Au Hangar 11, il se tient un atelier de recherche sur l’utilisation de nouveaux matériaux dans l’art plastiques dénommé « Quels matériaux pour quelle peinture ?». Il s’agit pour les peintres d’expérimenter de nouvelles démarches en peignant sur d’autres supports autres que la toile, d’intégrer les matériaux locaux, les pigments naturels à leur peintures. Les œuvres nées de cet atelier seront exposées jusqu’à la fin du carrefour des arts. Il y aura des œuvres de Pierre Garel, Sylvo Zoungrana, Aimé Césaire Ilboudo.

A l’Institut Français de Ouaga, c’est une expo  Artistes en Stock , des œuvres nées de la collaboration d’Alexandre Eudier avec des artisans burkinabé. Des œuvres qui questionnent les limites fort poreuses entre l’Art et l’Artisanat.

A l’Espace Napam Beogo, c’est un trio de peintres qui ont accroché leurs toiles. Il s’agit de Deris, Do Bassolet et Zakaria Ouedraogo. Entre abstrait, primitivisme et clins d’œil à la peinture hollandaise, ces trois peintres résument les différentes directions qu’explorent les artistes plasticiens du Burkina.

La Villa Yiri-Suma aussi héberge trois artistes dont deux Togolais. Le Burkinabè Hyacinthe Ouattara avec une installation de mannequin bleus, rouges et noirs qui se balancent au bout de ficelles. Un monde de légèreté, d’apesanteur avec ces corps gonflé d’air qui font penser aux poupées en latex d’Orange mécanique de Staley Kubrick, l’érotisme en moins. Il y a aussi les neuf toiles du jeune peintre Adokou Kokouvi, du semi-fuguratif qui s’intéresse au monde des fourmis et qui, par ce détour, parle en fait des humains. Enfin, il y a des œuvres de Kossi Seshie qui s’intitulent « Etats d’âme ».
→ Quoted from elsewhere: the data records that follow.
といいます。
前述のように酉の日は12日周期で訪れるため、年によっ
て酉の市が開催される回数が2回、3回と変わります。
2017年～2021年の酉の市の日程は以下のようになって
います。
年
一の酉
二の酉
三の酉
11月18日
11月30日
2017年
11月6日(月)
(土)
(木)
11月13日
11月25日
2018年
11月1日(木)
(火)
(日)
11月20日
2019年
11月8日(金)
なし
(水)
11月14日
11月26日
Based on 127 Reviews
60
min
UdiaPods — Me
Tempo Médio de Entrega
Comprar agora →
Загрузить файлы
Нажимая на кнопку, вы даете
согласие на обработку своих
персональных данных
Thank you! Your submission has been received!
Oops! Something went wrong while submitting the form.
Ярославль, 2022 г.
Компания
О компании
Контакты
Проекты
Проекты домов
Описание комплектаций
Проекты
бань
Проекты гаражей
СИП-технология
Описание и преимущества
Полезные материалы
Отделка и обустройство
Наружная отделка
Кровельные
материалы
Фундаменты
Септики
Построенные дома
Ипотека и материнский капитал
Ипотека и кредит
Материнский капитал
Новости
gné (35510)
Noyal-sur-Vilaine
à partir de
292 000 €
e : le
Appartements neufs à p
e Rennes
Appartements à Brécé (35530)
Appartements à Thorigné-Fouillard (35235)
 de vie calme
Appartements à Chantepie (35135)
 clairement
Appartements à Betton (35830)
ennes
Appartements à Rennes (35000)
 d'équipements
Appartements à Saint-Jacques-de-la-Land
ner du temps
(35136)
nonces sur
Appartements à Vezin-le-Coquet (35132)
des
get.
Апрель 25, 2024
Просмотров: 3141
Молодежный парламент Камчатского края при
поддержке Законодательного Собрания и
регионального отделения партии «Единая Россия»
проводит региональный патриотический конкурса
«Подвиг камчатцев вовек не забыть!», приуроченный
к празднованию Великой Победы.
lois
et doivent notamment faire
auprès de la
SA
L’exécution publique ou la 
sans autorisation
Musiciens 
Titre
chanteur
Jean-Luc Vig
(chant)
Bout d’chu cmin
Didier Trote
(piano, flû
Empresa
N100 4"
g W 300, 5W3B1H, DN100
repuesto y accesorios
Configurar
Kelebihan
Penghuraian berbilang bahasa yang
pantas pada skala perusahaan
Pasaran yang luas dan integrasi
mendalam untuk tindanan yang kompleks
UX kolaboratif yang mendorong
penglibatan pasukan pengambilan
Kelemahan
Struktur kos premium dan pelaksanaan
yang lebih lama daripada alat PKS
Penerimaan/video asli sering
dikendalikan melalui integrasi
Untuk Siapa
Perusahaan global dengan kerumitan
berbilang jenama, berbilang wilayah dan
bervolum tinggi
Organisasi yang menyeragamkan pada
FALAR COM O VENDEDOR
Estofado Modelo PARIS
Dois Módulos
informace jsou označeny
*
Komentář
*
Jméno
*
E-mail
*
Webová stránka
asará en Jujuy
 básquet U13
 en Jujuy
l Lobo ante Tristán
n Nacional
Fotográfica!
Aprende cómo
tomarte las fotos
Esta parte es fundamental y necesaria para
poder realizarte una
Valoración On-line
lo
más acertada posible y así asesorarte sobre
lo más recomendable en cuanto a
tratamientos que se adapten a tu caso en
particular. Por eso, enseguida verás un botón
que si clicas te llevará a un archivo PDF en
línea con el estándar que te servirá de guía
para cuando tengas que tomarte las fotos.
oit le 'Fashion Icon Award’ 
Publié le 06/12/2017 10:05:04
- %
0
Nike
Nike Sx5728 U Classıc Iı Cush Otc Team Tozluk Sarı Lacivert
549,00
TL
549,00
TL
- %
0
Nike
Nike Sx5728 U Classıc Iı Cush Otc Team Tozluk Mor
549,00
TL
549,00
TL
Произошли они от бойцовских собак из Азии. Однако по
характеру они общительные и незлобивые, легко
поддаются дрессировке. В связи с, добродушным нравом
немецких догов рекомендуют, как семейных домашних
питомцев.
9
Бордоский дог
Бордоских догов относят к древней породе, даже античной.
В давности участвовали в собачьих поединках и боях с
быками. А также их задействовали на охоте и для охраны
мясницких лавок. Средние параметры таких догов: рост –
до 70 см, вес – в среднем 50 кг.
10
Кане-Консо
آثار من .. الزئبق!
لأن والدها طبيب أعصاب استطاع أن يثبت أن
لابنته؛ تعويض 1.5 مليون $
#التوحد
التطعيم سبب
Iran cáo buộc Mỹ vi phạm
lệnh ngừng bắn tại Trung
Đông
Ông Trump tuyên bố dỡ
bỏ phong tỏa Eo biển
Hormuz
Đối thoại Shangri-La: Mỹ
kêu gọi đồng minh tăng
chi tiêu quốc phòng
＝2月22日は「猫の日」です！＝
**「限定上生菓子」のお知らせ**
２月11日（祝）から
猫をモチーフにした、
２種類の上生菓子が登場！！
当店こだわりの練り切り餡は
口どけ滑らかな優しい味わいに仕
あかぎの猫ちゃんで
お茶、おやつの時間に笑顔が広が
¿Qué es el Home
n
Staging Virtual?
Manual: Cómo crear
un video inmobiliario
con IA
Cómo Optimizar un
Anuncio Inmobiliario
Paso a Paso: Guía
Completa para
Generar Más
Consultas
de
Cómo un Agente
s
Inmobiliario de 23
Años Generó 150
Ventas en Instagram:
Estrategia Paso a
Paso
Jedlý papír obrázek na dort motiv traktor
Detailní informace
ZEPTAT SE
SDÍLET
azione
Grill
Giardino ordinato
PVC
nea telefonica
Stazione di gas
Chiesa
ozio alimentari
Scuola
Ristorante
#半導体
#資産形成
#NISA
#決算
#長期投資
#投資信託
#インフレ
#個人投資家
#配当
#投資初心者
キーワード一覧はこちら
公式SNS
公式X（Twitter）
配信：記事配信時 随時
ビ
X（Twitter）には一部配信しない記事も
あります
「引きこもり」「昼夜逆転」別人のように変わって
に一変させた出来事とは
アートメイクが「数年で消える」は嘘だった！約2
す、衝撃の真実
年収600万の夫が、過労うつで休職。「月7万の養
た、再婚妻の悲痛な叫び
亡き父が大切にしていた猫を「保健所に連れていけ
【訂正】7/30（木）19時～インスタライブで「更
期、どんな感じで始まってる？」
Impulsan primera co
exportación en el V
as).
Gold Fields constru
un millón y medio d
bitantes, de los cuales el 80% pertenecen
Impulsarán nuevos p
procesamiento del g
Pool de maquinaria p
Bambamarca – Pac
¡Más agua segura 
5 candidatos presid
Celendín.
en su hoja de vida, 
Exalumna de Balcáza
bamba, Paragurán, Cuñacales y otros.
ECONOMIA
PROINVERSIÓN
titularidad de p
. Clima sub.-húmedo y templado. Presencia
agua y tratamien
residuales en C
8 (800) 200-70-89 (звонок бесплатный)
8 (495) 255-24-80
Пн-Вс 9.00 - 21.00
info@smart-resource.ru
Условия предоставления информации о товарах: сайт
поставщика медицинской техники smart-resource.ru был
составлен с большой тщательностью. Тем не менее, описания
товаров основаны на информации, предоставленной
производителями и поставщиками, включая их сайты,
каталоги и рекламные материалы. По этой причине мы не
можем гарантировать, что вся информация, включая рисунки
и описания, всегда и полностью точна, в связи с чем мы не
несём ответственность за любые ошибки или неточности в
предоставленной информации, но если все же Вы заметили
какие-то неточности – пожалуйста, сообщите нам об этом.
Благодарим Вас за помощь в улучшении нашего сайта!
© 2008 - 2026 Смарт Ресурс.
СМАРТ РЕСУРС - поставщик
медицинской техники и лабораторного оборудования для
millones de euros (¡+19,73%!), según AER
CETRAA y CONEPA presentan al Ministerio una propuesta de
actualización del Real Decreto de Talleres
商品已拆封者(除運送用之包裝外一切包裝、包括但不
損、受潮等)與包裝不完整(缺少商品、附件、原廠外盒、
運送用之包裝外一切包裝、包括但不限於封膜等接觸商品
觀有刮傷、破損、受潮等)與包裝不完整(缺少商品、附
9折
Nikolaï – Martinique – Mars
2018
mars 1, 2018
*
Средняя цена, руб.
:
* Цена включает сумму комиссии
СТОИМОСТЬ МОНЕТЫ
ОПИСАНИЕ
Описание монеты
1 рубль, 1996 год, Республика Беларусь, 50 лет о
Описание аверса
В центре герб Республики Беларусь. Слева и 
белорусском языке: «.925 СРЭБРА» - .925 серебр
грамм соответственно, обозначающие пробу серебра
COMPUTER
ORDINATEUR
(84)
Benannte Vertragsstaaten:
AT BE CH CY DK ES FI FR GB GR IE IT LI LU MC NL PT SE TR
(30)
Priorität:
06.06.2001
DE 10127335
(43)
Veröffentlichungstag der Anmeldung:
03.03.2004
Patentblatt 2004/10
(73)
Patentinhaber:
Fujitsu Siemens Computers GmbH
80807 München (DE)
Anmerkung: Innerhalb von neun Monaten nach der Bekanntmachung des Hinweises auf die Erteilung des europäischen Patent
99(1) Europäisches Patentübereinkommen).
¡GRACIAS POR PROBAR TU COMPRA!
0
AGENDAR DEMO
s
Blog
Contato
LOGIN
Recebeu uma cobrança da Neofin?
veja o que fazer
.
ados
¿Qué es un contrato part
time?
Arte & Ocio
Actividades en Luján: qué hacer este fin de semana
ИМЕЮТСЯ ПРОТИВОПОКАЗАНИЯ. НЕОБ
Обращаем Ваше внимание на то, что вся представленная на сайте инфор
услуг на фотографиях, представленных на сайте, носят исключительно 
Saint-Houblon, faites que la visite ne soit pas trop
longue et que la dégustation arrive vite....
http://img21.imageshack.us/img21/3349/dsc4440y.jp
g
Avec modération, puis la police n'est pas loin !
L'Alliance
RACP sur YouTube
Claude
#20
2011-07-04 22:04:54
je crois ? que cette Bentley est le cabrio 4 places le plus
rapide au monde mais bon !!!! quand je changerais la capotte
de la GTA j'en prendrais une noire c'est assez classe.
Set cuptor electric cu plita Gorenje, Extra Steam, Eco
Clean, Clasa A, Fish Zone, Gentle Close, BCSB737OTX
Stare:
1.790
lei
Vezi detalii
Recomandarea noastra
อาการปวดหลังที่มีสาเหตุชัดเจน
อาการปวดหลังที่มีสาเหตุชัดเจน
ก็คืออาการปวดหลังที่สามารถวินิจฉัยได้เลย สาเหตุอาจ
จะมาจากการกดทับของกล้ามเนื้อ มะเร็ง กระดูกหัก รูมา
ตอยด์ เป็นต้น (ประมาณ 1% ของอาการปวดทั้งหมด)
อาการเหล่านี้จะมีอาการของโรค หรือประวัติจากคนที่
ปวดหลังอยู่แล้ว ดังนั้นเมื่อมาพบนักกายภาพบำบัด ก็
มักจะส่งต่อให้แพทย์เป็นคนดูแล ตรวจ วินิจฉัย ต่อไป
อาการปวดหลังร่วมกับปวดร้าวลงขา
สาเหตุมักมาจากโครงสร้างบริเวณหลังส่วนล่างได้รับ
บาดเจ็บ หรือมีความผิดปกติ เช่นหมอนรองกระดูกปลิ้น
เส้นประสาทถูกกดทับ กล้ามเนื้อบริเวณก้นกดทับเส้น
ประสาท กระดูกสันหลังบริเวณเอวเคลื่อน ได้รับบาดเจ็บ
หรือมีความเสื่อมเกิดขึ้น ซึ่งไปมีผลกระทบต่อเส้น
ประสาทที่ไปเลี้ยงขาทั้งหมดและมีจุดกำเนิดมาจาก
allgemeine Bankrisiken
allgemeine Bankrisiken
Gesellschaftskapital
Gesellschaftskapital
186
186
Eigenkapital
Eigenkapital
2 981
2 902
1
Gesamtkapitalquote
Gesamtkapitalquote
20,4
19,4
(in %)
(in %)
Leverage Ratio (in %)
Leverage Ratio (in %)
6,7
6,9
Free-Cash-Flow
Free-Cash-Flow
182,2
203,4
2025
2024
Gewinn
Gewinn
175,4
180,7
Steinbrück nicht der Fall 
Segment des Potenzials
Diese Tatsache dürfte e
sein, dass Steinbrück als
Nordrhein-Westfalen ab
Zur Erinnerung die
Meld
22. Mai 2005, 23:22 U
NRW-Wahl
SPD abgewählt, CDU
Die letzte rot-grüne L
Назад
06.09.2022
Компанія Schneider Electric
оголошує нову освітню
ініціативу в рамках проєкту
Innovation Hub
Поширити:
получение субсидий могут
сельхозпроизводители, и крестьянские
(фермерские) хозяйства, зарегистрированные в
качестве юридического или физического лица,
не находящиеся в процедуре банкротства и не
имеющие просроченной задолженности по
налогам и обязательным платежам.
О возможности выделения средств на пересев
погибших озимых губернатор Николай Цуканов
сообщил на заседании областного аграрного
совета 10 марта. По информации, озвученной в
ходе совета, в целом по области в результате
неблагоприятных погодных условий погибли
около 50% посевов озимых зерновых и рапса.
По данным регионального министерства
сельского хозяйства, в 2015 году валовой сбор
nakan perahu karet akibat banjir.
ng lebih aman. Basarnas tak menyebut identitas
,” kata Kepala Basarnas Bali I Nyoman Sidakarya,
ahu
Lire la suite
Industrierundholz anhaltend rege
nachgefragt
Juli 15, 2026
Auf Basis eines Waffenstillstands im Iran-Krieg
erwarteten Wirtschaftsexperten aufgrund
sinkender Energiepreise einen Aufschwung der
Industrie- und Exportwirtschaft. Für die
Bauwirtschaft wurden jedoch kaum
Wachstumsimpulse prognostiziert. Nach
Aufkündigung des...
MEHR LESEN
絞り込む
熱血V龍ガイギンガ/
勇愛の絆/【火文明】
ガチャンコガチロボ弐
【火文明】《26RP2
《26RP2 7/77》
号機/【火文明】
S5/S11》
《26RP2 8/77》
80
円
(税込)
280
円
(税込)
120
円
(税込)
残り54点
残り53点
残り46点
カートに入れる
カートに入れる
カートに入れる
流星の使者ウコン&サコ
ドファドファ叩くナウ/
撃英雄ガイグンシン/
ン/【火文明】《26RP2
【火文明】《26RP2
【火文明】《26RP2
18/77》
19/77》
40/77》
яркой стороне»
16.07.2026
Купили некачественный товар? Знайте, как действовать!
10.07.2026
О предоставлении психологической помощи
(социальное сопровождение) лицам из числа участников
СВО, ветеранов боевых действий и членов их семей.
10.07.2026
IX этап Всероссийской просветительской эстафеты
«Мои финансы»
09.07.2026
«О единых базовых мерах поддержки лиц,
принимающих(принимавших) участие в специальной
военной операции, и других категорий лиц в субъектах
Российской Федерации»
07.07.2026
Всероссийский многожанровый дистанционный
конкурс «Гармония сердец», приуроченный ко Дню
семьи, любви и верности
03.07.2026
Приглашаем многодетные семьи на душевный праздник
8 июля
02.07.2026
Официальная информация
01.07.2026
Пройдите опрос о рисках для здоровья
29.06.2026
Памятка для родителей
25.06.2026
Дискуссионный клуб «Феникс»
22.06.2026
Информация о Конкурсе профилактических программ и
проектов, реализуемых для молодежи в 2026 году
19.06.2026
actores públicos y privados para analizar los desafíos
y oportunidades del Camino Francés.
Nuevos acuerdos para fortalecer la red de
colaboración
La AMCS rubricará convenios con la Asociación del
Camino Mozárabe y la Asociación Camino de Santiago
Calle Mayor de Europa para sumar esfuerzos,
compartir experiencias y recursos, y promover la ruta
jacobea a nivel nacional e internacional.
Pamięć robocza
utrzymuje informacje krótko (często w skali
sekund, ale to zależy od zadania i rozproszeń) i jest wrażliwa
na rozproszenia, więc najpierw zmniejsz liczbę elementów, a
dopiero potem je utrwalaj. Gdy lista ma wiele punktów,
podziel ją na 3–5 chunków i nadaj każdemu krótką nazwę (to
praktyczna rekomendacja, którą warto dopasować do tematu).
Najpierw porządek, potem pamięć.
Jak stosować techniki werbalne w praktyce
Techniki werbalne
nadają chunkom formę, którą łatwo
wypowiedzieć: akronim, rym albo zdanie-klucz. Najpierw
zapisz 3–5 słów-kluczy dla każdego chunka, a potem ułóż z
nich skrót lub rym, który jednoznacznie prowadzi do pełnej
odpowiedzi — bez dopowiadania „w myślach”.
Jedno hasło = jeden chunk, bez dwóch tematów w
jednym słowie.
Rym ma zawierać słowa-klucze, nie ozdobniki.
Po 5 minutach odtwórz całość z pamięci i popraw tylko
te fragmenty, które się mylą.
A la Fondation Bras Ouverts, il y a une trentaine de peintres venus du Benin, du Togo et des Burkinabé. Beaucoup de diversités dans la démarches des artistes présents, une débauche de couleurs et de formes, certaines classiques, d’autres explorant de sentiers nouveaux avec cependant une constante : la plupart des toiles sont très surchargées de sorte qu’il s’en dégage une sorte d’étouffement. Est-ce le signe du malaise des jeunes artistes qui vivent dans un environnement qui ne leur concède que peu de place?

Le Carrefour des arts plastiques est une belle initiative car il permet, durant un mois, d’attirer l’attention sur un domaine de l’art qui, jusqu’à présent, reste peu connu des populations. Toutefois, cette manifestation gagnerait à se doter d’une équipe de sélection pour retenir les œuvres les plus intéressantes et recourir à des commissaires pour aider dans la médiation et la mise en scène des œuvres exposées. C’est en se professionnalisant que cette manifestation peut devenir une manifestation incontournable dans la région.
Saïdou Alceny BARRY
Publié: L'Observateur Paalga N°8241 du Jeudi, 25 au Dimanche, 28 octobre 2012; p. 6.